[[ Provided information, beginning ]]
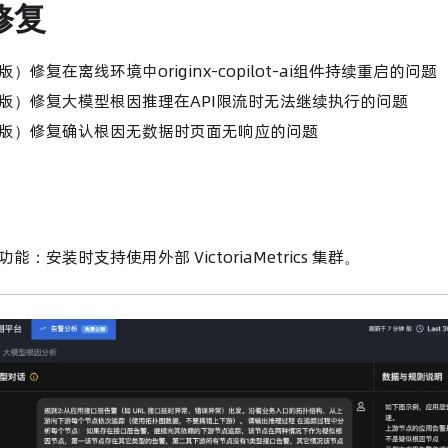
修复
）修复在离线环境中originx-copilot-ai组件持续重启的问题
版）修复大模型根因推理在API限流时无法继续执行的问题
版）修复确认根因无数据时页面无响应的问题
能：安装时支持使用外部 VictoriaMetrics 集群。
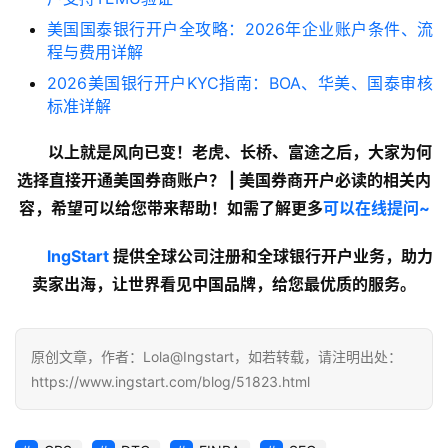
美国国泰银行开户全攻略：2026年企业账户条件、流
程与费用详解
2026美国银行开户KYC指南：BOA、华美、国泰审核
标准详解
以上就是
风向已变！老虎、长桥、富途之后，大家为何
选择直接开通美国券商账户？ | 美国券商开户必读
的
相关内
容
，希望可以给您带来帮助！如需了解更多
可以在线提问~
lngStart
 提供全球公司注册和全球银行开户业务，助力
卖家出海，让世界看见中国品牌，给您最优质的服务。
原创文章，作者：Lola@Ingstart，如若转载，请注明出处：
https://www.ingstart.com/blog/51823.html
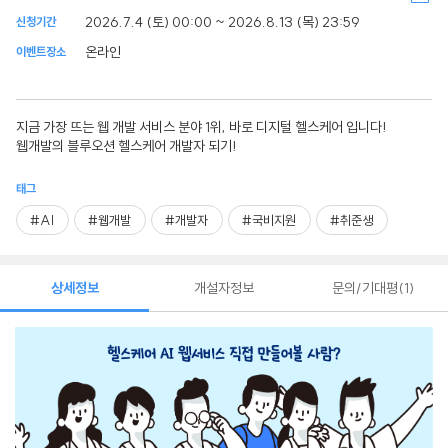
2026.7.4 (토) 00:00 ~ 2026.8.13 (목) 23:59
신청기간
온라인
이벤트장소
지금 가장 뜨는 웹 개발 서비스 분야 1위, 바로 디지털 헬스케어 입니다!
웹개발의 블루오션 헬스케어 개발자 되기!
태그
#AI
#웹개발
#개발자
#국비지원
#취준생
상세정보
개설자정보
문의/기대평
1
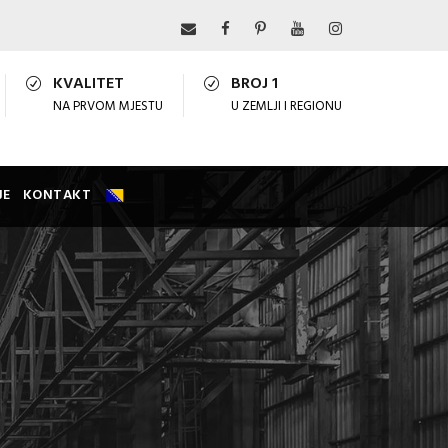
KVALITET
BROJ 1
NA PRVOM MJESTU
U ZEMLJI I REGIONU
JE
KONTAKT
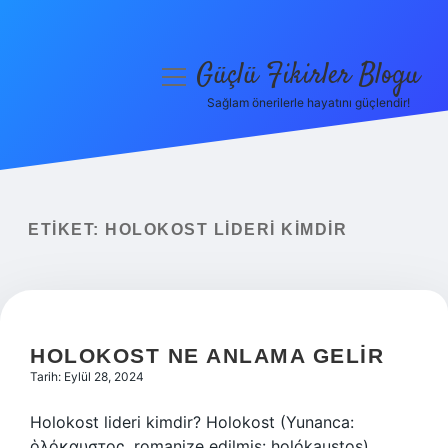
Güçlü Fikirler Blogu
menüyü
aç
Sağlam önerilerle hayatını güçlendir!
Anasayfa
Gizlilik Politikası
Yasal Uyarı
ETIKET:
HOLOKOST LIDERI KIMDIR
Hakkımızda
HOLOKOST NE ANLAMA GELIR
Tarih: Eylül 28, 2024
Holokost lideri kimdir? Holokost (Yunanca:
ὁλόκαυστος, romanize edilmiş: holókaustos),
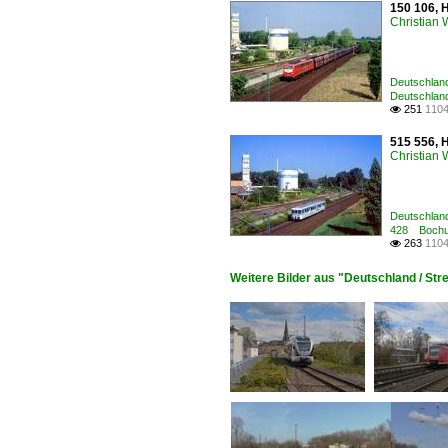
150 106, 
Christian
Deutschland
Deutschland
251
1104

515 556, 
Christian
Deutschland
428 Bochum
263
1104

Weitere Bilder aus "Deutschland / S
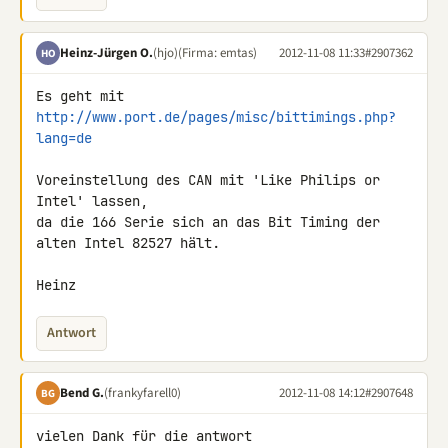
Heinz-Jürgen O.
(hjo)
(Firma: emtas)
2012-11-08 11:33
#2907362
HO
http://www.port.de/pages/misc/bittimings.php?
lang=de
Voreinstellung des CAN mit 'Like Philips or 
Intel' lassen,

da die 166 Serie sich an das Bit Timing der 
alten Intel 82527 hält.

Heinz
Antwort
Bend G.
(frankyfarell0)
2012-11-08 14:12
#2907648
BG
vielen Dank für die antwort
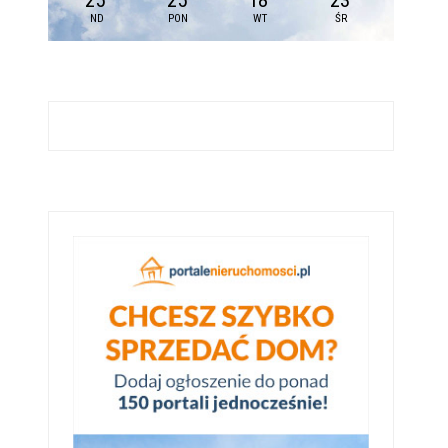
25
25
18
23
ND
PON
WT
ŚR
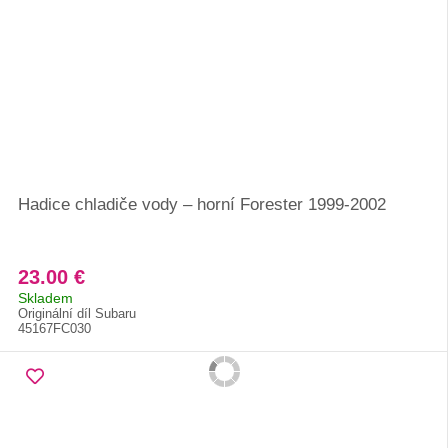
Hadice chladiče vody – horní Forester 1999-2002
23.00 €
Skladem
Originální díl Subaru
45167FC030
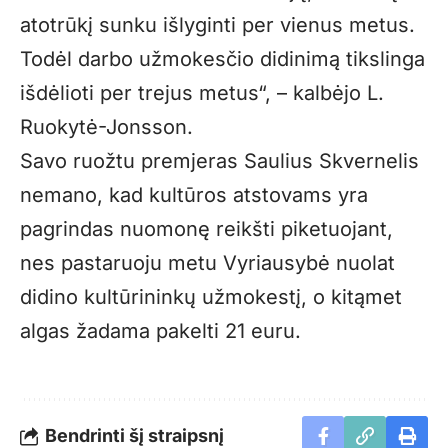
atotrūkį sunku išlyginti per vienus metus.
Todėl darbo užmokesčio didinimą tikslinga
išdėlioti per trejus metus“, – kalbėjo L.
Ruokytė-Jonsson.
Savo ruožtu premjeras Saulius Skvernelis
nemano, kad kultūros atstovams yra
pagrindas nuomonę reikšti piketuojant,
nes pastaruoju metu Vyriausybė nuolat
didino kultūrininkų užmokestį, o kitąmet
algas žadama pakelti 21 euru.
Bendrinti šį straipsnį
[[ Provided information, end ]]
### Exercise prompt
Filter the records above down to the lines that hold the string "헬스케어".

### Solution for this exercise
지금 가장 뜨는 웹 개발 서비스 분야 1위, 바로 디지털 헬스케어 입니다!
웹개발의 블루오션 헬스케어 개발자 되기!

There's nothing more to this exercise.